--- Instructions for the task ---
Find the lines in the material below that include the word "site", count them, and give that count alone.

--- Extracted records ---
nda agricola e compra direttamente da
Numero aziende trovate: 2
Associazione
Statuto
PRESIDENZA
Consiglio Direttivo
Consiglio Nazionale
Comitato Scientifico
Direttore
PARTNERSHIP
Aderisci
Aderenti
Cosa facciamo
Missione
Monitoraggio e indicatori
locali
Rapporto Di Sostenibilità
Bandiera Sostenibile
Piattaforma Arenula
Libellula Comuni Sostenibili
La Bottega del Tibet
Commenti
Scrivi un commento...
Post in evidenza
==
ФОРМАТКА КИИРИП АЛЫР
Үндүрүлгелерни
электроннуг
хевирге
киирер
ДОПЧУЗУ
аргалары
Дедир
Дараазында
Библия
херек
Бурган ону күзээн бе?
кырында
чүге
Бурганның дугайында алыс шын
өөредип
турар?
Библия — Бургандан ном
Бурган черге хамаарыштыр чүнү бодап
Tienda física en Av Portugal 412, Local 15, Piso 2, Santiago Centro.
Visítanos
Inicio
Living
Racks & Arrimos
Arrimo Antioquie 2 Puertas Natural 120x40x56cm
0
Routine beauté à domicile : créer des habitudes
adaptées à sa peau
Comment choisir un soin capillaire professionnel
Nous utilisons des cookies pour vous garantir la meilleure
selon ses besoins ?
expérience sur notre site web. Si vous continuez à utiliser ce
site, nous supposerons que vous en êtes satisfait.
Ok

--- Reply to the task ---
2